24
Mar

Spain´s regions: who´s best prepared for a crisis?

Escrito el 24 marzo 2008 por Gayle Allard en Economía española

As the economic slowdown spreads across the globe, Spanish economists are asking which of their 17 regions (Comunidades Autónomas, or CCAA) are best prepared to withstand a possible crisis. A quick glance at forward-looking data indicates that the Basque region and Madrid are in the top spots and the traditionally poor regions of Andalucía, and Castilla-La Mancha are the worst prepared.

The forward indicator used for this ranking includes factors that are critical to a region´s future growth, notably productivity growth and spending on research and development by the private sector. In the former, Madrid is the clear leader with spending equivalent to 31.7% of regional GDP, followed by Catalonia and the Basque region. Some regions, in contrast, show almost no private R&D spending, such as the Balearic Islands, Extremadura, Cantabria and La Rioja. In productivity, Madrid drops to an intermediate position and the Basque region and Extremadura take the lead, with productivity growth of 2.7% in 2007. Madrid´s poorer showing could be due to the huge influx of previously uncounted immigrants, which raises the denominator in the productivity calculations (GDP/employed population); or due to the large weight of some low-productivity services in the region. High productivity growth and innovation will both help dampen inflationary pressures and boost competitiveness in the high-ranking regions, leaving them better prepared to face an eventual crisis.


Other factors considered in the ranking were inflation and the rise in unit labor costs, both key to regional competitiveness. Here, the most inflationary regions in 2007 were Navarre and Aragon, followed closely by Catalonia, the Valencian region and Castilla-La Mancha. The same regions, along with Murcia and the Basque region, ranked highest in unit labor cost increases (Aragon, however, dropped to a much lower position). Higher inflationary pressures will leave these regions in a poorer position to cope with slower growth and rising raw-materials prices in coming months. One of the best performers on both of these fronts was the Canary Islands. The ranking also considered the number of days that retailers were allowed to open on Sundays as a proxy for local attitudes toward free competition. Here, only Madrid, Murcia and the Canary Islands allowed shops to open more than the 8 days permitted in most of Spain (22 days in Madrid, 10 in Murcia and 9 in the Canary Islands). This more open attitude toward market forces could be a factor in future economic success.

Finally, regional debt and deficits as a per cent of local GDP were taken into account, since both will be aggravated in an economic slowdown, leaving local governments with fewer tools to tackle the crisis and higher structural interest payments and hence fiscal pressure in the future. Here, the Valencian region and Catalonia showed the largest regional debts, while in the Basque region and Cantabria debt was particularly low. On the deficit front, the Balearic Islands, Catalonia and Madrid showed surpluses in 2007, indicating an effort to reduce debt and balance government accounts., and Extremadura and Asturias were in by far the worst situation with deficit spending equivalent to close to 20% of regional GDP.

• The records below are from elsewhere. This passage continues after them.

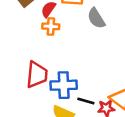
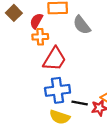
red trapezoid: (37, 75) -> (55, 59), moved, turned 32

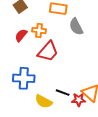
red semicircle: (36, 21) -> (21, 35), moved
blue cross: (58, 90) -> (24, 78), moved

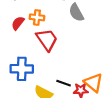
red trapezoid: (48, 51) -> (47, 40), turned -75

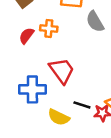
red trapezoid: (47, 40) -> (62, 71), moved

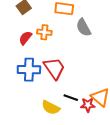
blue cross: (32, 89) -> (29, 70), moved

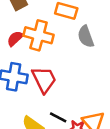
orange cross: (44, 32) -> (39, 35), size x1.6

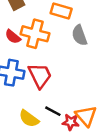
red semicircle: (15, 39) -> (13, 37), turned -98

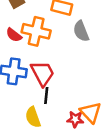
black line: (53, 111) -> (46, 96), moved, turned 70
yellow semicircle: (29, 119) -> (33, 117), turned 36

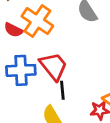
orange cross: (36, 31) -> (37, 21), turned 32

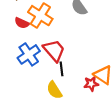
blue cross: (21, 70) -> (29, 54), turned -30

The last factor considered was the GDP growth forecast for each region in 2008, where Valencia, Extremadura and the Basque region came out as the clear leaders and Aragon, Catalonia, Cantabria, Murcia and the Balearic Islands lagged behind. Overall, the regions with the best prospects looking forward were the Basque region, La Rioja and Madrid, followed by Aragon, Catalonia and Cantabria. The regions whose outlook was least favorable were two of Spain´s poorest, Andalucía and Castilla-La Mancha, although prospects were not good either for the Canary Islands, Galicia, Extremadura, Asturias and the Valencian region. To change their position in the ranking and enhance their potential for future growth, the laggards would be advised to tackle regional finance issues and take measures to encourage innovation and business activity.